◆ WHAT YOU NEED TO DO: Here are some records; copy every line that holds the word "amministrazione".

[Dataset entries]
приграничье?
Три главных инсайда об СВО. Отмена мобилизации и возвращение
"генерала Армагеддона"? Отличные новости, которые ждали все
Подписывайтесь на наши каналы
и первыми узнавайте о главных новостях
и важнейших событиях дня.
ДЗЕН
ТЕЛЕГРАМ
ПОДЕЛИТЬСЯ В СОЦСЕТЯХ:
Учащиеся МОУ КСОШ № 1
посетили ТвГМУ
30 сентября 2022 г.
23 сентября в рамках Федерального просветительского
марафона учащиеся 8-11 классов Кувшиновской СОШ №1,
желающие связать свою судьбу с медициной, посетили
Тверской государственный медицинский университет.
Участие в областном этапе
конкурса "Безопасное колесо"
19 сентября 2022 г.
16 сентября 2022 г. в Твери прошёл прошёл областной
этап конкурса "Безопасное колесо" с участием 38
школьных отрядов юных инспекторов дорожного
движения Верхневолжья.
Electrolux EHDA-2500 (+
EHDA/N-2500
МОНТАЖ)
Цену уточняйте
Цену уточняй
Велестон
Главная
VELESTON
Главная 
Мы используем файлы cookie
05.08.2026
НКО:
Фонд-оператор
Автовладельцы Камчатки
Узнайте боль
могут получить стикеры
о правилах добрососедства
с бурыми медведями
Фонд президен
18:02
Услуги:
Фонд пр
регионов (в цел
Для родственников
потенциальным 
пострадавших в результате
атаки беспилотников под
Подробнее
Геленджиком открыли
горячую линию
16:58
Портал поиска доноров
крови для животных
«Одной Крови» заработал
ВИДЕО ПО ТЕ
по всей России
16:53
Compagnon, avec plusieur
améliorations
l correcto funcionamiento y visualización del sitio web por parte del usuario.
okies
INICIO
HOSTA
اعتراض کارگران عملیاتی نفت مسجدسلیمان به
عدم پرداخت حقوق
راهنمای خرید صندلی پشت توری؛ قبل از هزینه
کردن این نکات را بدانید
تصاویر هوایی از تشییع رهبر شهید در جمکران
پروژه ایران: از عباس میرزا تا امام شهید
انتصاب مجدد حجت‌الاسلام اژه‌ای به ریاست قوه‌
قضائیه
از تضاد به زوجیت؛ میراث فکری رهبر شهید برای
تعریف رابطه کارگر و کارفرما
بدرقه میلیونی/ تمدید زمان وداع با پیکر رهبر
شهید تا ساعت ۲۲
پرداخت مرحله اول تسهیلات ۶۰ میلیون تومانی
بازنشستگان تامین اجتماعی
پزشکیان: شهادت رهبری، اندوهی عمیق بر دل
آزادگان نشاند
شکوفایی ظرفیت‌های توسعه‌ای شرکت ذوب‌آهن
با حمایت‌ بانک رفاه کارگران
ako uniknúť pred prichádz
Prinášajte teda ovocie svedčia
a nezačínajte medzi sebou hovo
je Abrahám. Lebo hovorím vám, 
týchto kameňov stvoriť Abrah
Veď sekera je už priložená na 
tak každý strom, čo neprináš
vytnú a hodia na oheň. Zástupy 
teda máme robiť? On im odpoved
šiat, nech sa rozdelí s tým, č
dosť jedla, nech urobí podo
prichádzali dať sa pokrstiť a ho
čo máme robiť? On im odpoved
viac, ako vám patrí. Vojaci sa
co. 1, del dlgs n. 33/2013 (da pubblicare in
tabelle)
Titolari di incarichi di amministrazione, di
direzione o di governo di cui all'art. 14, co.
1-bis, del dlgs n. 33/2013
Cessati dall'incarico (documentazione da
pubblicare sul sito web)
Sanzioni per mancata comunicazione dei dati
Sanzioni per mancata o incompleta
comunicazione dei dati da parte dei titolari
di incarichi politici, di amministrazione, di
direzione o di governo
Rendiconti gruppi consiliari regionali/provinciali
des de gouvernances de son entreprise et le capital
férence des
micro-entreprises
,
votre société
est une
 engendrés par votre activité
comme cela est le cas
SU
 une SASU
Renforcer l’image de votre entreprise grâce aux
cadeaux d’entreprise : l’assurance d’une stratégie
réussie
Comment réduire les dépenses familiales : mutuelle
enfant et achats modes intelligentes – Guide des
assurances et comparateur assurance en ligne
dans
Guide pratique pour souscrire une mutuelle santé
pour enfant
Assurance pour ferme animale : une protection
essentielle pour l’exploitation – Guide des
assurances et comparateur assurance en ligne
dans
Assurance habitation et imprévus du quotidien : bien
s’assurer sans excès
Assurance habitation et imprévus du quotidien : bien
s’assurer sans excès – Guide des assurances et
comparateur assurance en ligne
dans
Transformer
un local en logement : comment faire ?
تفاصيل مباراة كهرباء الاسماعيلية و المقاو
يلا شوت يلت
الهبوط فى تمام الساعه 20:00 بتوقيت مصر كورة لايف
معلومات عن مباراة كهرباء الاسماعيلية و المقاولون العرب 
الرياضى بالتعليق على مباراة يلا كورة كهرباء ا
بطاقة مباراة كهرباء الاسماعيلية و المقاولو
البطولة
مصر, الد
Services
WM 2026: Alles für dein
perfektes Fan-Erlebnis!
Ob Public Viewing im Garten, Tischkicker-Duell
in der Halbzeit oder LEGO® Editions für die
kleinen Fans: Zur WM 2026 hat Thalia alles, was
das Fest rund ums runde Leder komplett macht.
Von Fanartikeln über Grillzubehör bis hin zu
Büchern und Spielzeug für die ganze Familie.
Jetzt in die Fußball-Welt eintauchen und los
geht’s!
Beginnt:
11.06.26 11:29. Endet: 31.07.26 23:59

◆ SOLUTION FOR THIS EXERCISE:
Titolari di incarichi di amministrazione, di
di incarichi politici, di amministrazione, di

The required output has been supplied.